• [How to complete this task]:
Output all of the data exactly as it appears, but leave out any pictures it contains.

• [Supplied records]:

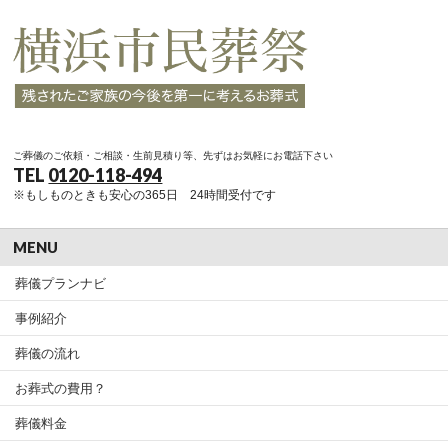
ご葬儀のご依頼・ご相談・生前見積り等、先ずはお気軽にお電話下さい
TEL
0120-118-494
※もしものときも安心の365日 24時間受付です
MENU
葬儀プランナビ
事例紹介
葬儀の流れ
お葬式の費用？
葬儀料金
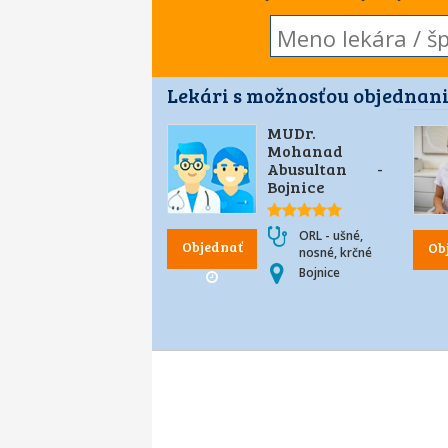
Lekári s možnosťou objednani
MUDr.
Mohanad
Abusultan -
Bojnice
ORL - ušné,
Objednať
Ob
nosné, krčné
Bojnice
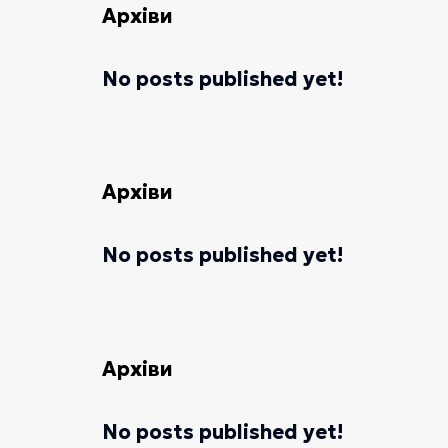
Архіви
No posts published yet!
Архіви
No posts published yet!
Архіви
No posts published yet!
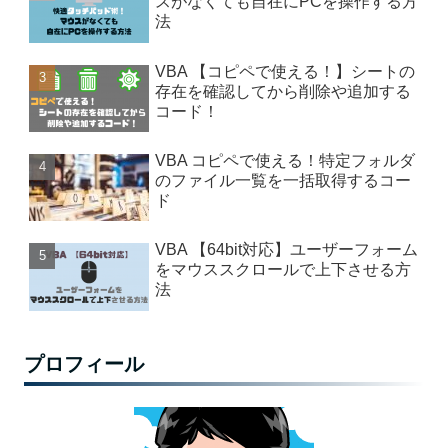
スがなくても自在にPCを操作する方
法
VBA 【コピペで使える！】シートの
存在を確認してから削除や追加する
コード！
VBA コピペで使える！特定フォルダ
のファイル一覧を一括取得するコー
ド
VBA 【64bit対応】ユーザーフォーム
をマウススクロールで上下させる方
法
プロフィール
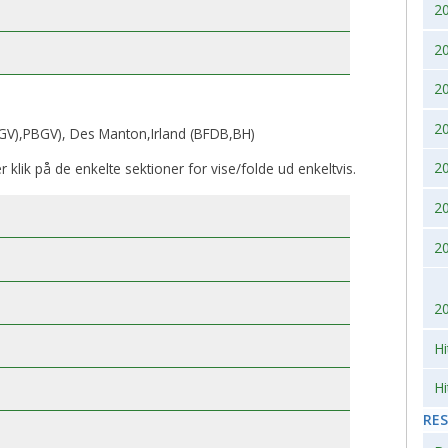
2
2007
2010
2
2006
2
2005
2
V),PBGV), Des Manton,Irland (BFDB,BH)
2004
2
er klik på de enkelte sektioner for vise/folde ud enkeltvis.
2
2003
2
2002
2
Hi
Hi
RE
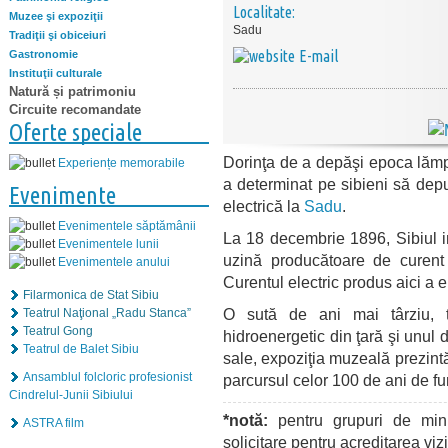
Localitate:
Muzee şi expoziţii
Sadu
Tradiţii şi obiceiuri
E-mail
Gastronomie
Instituţii culturale
Natură și patrimoniu
Circuite recomandate
Oferte speciale
Dorinţa de a depăşi epoca lămpil
Experiențe memorabile
a determinat pe sibieni să depu
Evenimente
electrică la
Sadu
.
Evenimentele săptămânii
La 18 decembrie 1896, Sibiul i
Evenimentele lunii
uzină producătoare de curent 
Evenimentele anului
Curentul electric produs aici a el
Filarmonica de Stat Sibiu
O sută de ani mai târziu, 
Teatrul Naţional „Radu Stanca”
Teatrul Gong
hidroenergetic din ţară şi unul d
Teatrul de Balet Sibiu
sale, expoziţia muzeală prezintă 
Ansamblul folcloric profesionist
parcursul celor 100 de ani de fu
Cindrelul-Junii Sibiului
*notă:
pentru grupuri de min
ASTRA film
solicitare pentru acreditarea vi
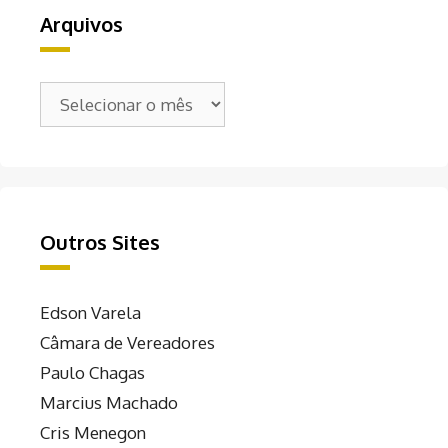
Arquivos
Arquivos
Outros Sites
Edson Varela
Câmara de Vereadores
Paulo Chagas
Marcius Machado
Cris Menegon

• [Result of the exercise]:
ご葬儀のご依頼・ご相談・生前見積り等、先ずはお気軽にお電話下さい
TEL
0120-118-494
※もしものときも安心の365日 24時間受付です
MENU
葬儀プランナビ
事例紹介
葬儀の流れ
お葬式の費用？
葬儀料金
Lekári s možnosťou objednani
MUDr.
Mohanad
Abusultan -
Bojnice
ORL - ušné,
Objednať
Ob
nosné, krčné
Bojnice
Архіви
No posts published yet!
Архіви
No posts published yet!
Архіви
No posts published yet!
スがなくても自在にPCを操作する方
法
VBA 【コピペで使える！】シートの
存在を確認してから削除や追加する
コード！
VBA コピペで使える！特定フォルダ
のファイル一覧を一括取得するコー
ド
VBA 【64bit対応】ユーザーフォーム
をマウススクロールで上下させる方
法
プロフィール
2
2007
2010
2
2006
2
2005
2
V),PBGV), Des Manton,Irland (BFDB,BH)
2004
2
er klik på de enkelte sektioner for vise/folde ud enkeltvis.
2
2003
2
2002
2
Hi
Hi
RE
Localitate:
Muzee şi expoziţii
Sadu
Tradiţii şi obiceiuri
E-mail
Gastronomie
Instituţii culturale
Natură și patrimoniu
Circuite recomandate
Oferte speciale
Dorinţa de a depăşi epoca lămpil
Experiențe memorabile
a determinat pe sibieni să depu
Evenimente
electrică la
Sadu
.
Evenimentele săptămânii
La 18 decembrie 1896, Sibiul i
Evenimentele lunii
uzină producătoare de curent 
Evenimentele anului
Curentul electric produs aici a el
Filarmonica de Stat Sibiu
O sută de ani mai târziu, 
Teatrul Naţional „Radu Stanca”
Teatrul Gong
hidroenergetic din ţară şi unul d
Teatrul de Balet Sibiu
sale, expoziţia muzeală prezintă 
Ansamblul folcloric profesionist
parcursul celor 100 de ani de fu
Cindrelul-Junii Sibiului
*notă:
pentru grupuri de min
ASTRA film
solicitare pentru acreditarea vi
Arquivos
Arquivos
Outros Sites
Edson Varela
Câmara de Vereadores
Paulo Chagas
Marcius Machado
Cris Menegon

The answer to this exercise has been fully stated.